You have the right to request a coverage determination from your Medicare drug plan if you disagree with information provided by the pharmacy. You also have the right to request a special type of coverage determination called an “exception” if you believe:

  • You need a drug that is not on your drug plan’s list of covered drugs, also called a formulary
  • A coverage rule (such as prior authorization or a quantity limit) should not apply to you for medical reasons; or
  • You need to take a non-preferred drug and you want the plan to cover the drug at the preferred drug price

What you need to do

You or your prescriber can contact your Medicare drug plan to ask for a coverage determination by calling the plan’s toll-free phone number on the back of your plan membership card, or by going to your plan’s website.

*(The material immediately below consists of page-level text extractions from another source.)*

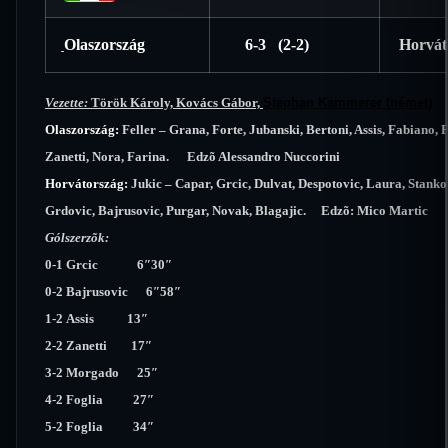
Olaszország
6-3 (2-2)
Horvát
Vezette:
Török Károly, Kovács Gábor,
Stephan Kammerer (német)
Olaszország:
Feller – Grana, Forte, Jubanski, Bertoni, Assis, Fabiano,
Zanetti, Nora, Farina. Edzõ Alessandro Nuccorini
Horvátország:
Jukic – Capar, Grcic, Dulvat, Despotovic, Laura, Stanko
Grdovic, Bajrusovic, Purgar, Novak, Blagajic. Edzõ: Mico Martic
Gólszerzõk:
0-1 Grcic 6″30″
0-2 Bajrusovic 6″58″
1-2 Assis 13″
2-2 Zanetti 17″
3-2 Morgado 25″
4-2 Foglia 27″
5-2 Foglia 34″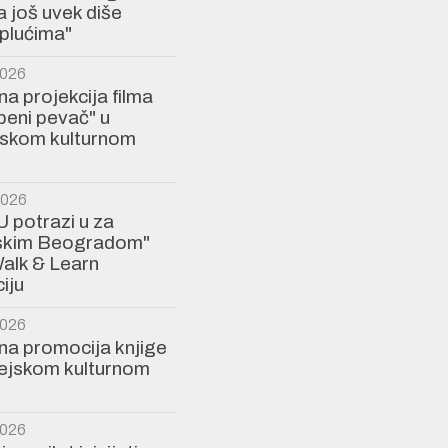
a još uvek diše
plućima"
2026
a projekcija filma
eni pevač" u
jskom kulturnom
2026
U potrazi u za
jskim Beogradom"
alk & Learn
iju
2026
a promocija knjige
rejskom kulturnom
2026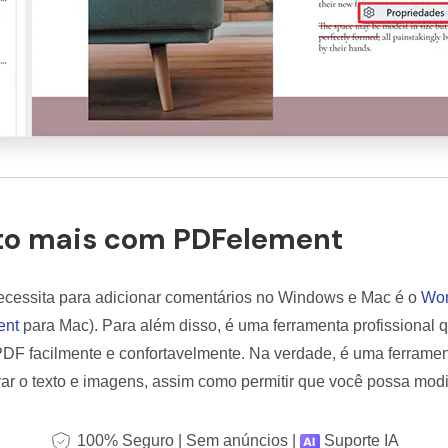
to mais com PDFelement
ecessita para adicionar comentários no Windows e Mac é o
Won
ent
para Mac). Para além disso, é uma ferramenta profissional 
 PDF facilmente e confortavelmente. Na verdade, é uma ferrame
rar o texto e imagens, assim como permitir que você possa modi
100% Seguro | Sem anúncios |
Suporte IA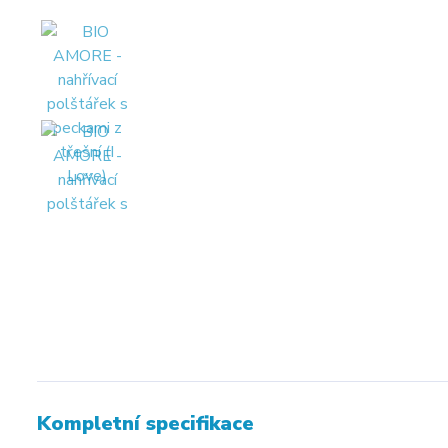
Kompletní specifikace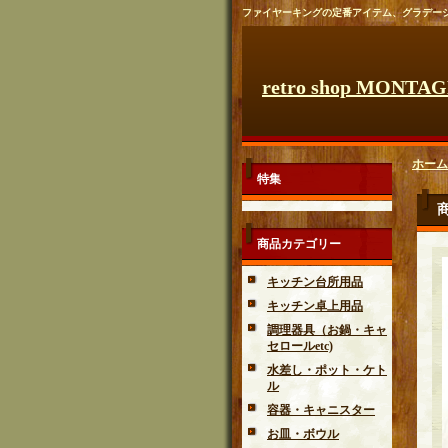
ファイヤーキングの定番アイテム、グラデー
retro shop MONTA
ホーム
特集
商品カテゴリー
キッチン台所用品
キッチン卓上用品
調理器具（お鍋・キャ
セロールetc)
水差し・ポット・ケト
ル
容器・キャニスター
お皿・ボウル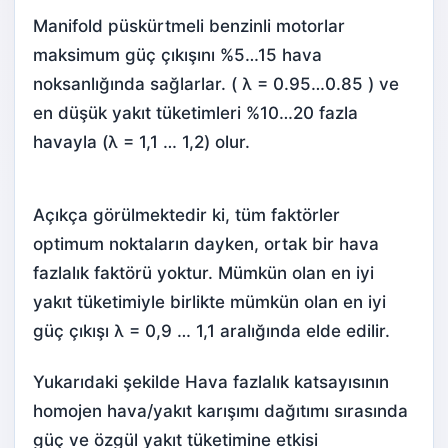
Manifold püskürtmeli benzinli motorlar
maksimum güç çıkışını %5…15 hava
noksanlığında sağlarlar. ( λ = 0.95…0.85 ) ve
en düşük yakıt tüketimleri %10…20 fazla
havayla (λ = 1,1 … 1,2) olur.
Açıkça görülmektedir ki, tüm faktörler
optimum noktaların dayken, ortak bir hava
fazlalık faktörü yoktur. Mümkün olan en iyi
yakıt tüketimiyle birlikte mümkün olan en iyi
güç çıkışı λ = 0,9 … 1,1 aralığında elde edilir.
Yukarıdaki şekilde Hava fazlalık katsayısının
homojen hava/yakıt karışımı dağıtımı sırasında
güç ve özgül yakıt tüketimine etkisi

You or your prescriber can request an expedited (24 hour) decision if your health could be seriously harmed by waiting up to 72 hours for a decision. Be ready to tell your Medicare drug plan:

  • The name of the prescription drug that was not filled. Include the dose and strength, if known.
  • The name of the pharmacy that attempted to fill your prescription.
  • The date you attempted to fill your prescription.
  • If you ask for an exception, your prescriber will need to provide your drug plan with a statement explaining why you need the off-formulary or non-preferred drug or why a coverage rule should not apply to you.
  • Your Medicare drug plan will provide you with a written decision. If coverage is not approved, the plan’s notice will explain why coverage was denied and how to request an appeal if you disagree with the plan’s decision.